T. DeFanti, I. Foster, M. E. Papka, R. Stevens, and T. Kuhfuss, ``Overview of the I-WAY: Wide Area Visual Supercomputing'', International Journal of Supercomputing Applications, 10(2), 1996.

Overview of the I-WAY: Wide Area Visual Supercomputing

Thomas A. DeFanti
Electronic Visualization Laboratory
University of Illinois at Chicago
Chicago, IL 60639 USA
tom@eecs.uic.edu

Ian Foster, Michael E. Papka, and Rick Stevens
Mathematics and Computer Science Division
Argonne National Laboratory
Argonne, IL 60439 USA
{foster, papka, stevens}@mcs.anl.gov

Tim Kuhfuss
Electronics and Computing Technologies
Argonne National Laboratory
Argonne, IL 60439 USA
kuhfuss@anl.gov

This paper discusses the I-WAY project and provides an overview of the papers in this issue of IJSA. The I-WAY is an experimental environment for building distributed virtual reality applications and for exploring issues of distributed wide area resource management and scheduling. The goal of the I-WAY project is to enable researchers use multiple internetworked supercomputers and advanced visualization systems to conduct very large-scale computations. By connecting a dozen ATM testbeds, seventeen supercomputer centers, five virtual reality research sites, and over sixty applications groups, the I-WAY project has created an extremely diverse wide area environment for exploring advanced applications. This environment has provided a glimpse of the future for advanced scientific and engineering computing.

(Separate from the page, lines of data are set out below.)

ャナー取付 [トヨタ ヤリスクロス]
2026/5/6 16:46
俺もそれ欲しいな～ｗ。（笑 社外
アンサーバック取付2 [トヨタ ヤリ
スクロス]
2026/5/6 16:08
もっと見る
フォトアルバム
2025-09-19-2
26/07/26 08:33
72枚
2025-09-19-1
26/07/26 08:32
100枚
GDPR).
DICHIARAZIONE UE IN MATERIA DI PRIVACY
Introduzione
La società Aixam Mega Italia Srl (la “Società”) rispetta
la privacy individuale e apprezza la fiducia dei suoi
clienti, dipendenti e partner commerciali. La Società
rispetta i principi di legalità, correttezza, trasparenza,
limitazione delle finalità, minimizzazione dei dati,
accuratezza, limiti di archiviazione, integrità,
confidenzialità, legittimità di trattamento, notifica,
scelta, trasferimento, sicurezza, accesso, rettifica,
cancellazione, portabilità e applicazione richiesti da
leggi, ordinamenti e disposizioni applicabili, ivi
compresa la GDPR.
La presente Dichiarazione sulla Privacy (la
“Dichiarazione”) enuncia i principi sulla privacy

A Model for Distributed Collaborative Computing

The I-WAY, or Information Wide Area Year, was a year-long effort to link existing national testbeds based on ATM (asynchronous transfer mode) to interconnect supercomputer centers, virtual reality (VR) research locations, and applications development sites. The I-WAY was successfully demonstrated at Supercomputing '95 and included over sixty distributed supercomputing applications that used a variety of supercomputing resources and VR display environments. These applications groups have been pioneering the development of interactive distributed supercomputing applications during the past four years.

A major goal of the I-WAY project was to continue to work with the applications community to push the state of the art for distributed supercomputing. A primary thrust was applications that would use more than one supercomputer and one or more VR devices and that would begin exploring collaborative technologies to build shared virtual spaces in which to conduct computational science.

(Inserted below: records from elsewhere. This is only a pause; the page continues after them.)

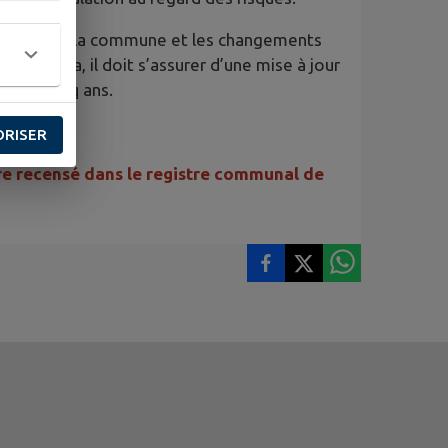
voluer avec la commune et les changements
Pour cela, il doit s’assurer d’une mise à jour
céder cinq ans.
ent.
ORISER
tre recensé dans le registre communal de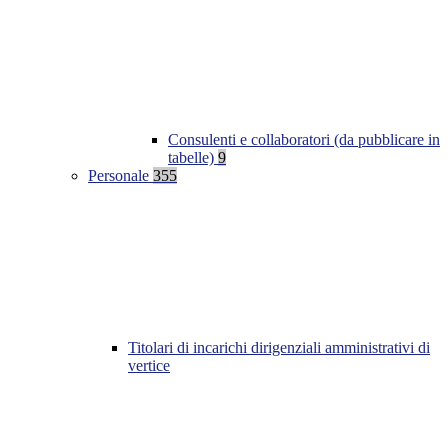
Consulenti e collaboratori (da pubblicare in
tabelle)
9
Personale
355
Titolari di incarichi dirigenziali amministrativi di
vertice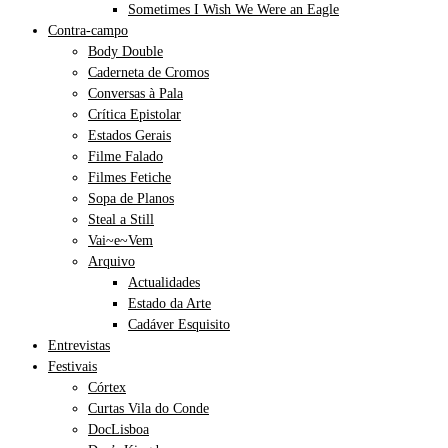
Sometimes I Wish We Were an Eagle
Contra-campo
Body Double
Caderneta de Cromos
Conversas à Pala
Crítica Epistolar
Estados Gerais
Filme Falado
Filmes Fetiche
Sopa de Planos
Steal a Still
Vai~e~Vem
Arquivo
Actualidades
Estado da Arte
Cadáver Esquisito
Entrevistas
Festivais
Córtex
Curtas Vila do Conde
DocLisboa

A related goal for the I-WAY project was to uncover the problems that are preventing widespread use of distributed supercomputing over ATM networks. Areas that were investigated included security, uniform computing environments, wide area scheduling and resource reservation, and distributed collaborative VR.

Future I-WAY research is focused on (1) making the I-WAY persistent, (2) understanding the performance constraints and requirement of applications, and (3) improving networking performance as seen by user applications codes.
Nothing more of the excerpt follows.